**What you are asked to do**: The entries below should be repeated exactly, with no pictures carried over.

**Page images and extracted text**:
################

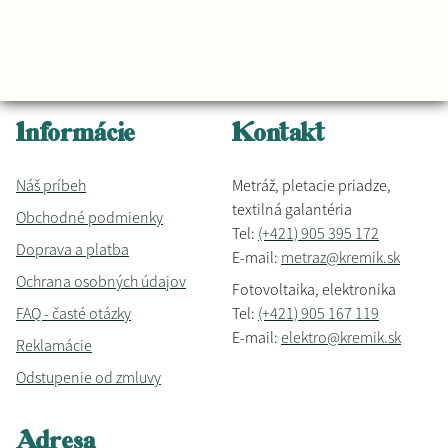
Informácie
Kontakt
Náš príbeh
Metráž, pletacie priadze,
textilná galantéria
Obchodné podmienky
Tel:
(+421) 905 395 172
Doprava a platba
E-mail:
metraz@kremik.sk
Ochrana osobných údajov
Fotovoltaika, elektronika
FAQ - časté otázky
Tel:
(+421) 905 167 119
E-mail:
elektro@kremik.sk
Reklamácie
Odstupenie od zmluvy
Adresa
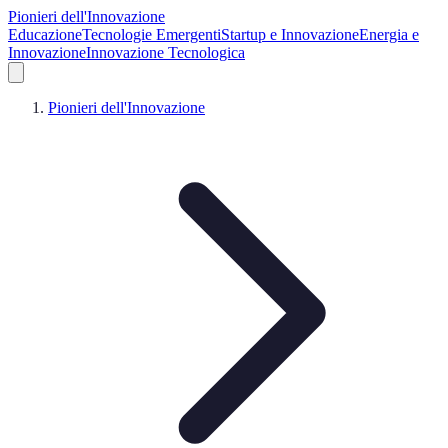
Pionieri dell'Innovazione
Educazione
Tecnologie Emergenti
Startup e Innovazione
Energia e
Innovazione
Innovazione Tecnologica
Pionieri dell'Innovazione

################

**Exercise output**:
Informácie
Kontakt
Náš príbeh
Metráž, pletacie priadze,
textilná galantéria
Obchodné podmienky
Tel:
(+421) 905 395 172
Doprava a platba
E-mail:
metraz@kremik.sk
Ochrana osobných údajov
Fotovoltaika, elektronika
FAQ - časté otázky
Tel:
(+421) 905 167 119
E-mail:
elektro@kremik.sk
Reklamácie
Odstupenie od zmluvy
Adresa
Pionieri dell'Innovazione
Educazione
Tecnologie Emergenti
Startup e Innovazione
Energia e
Innovazione
Innovazione Tecnologica
Pionieri dell'Innovazione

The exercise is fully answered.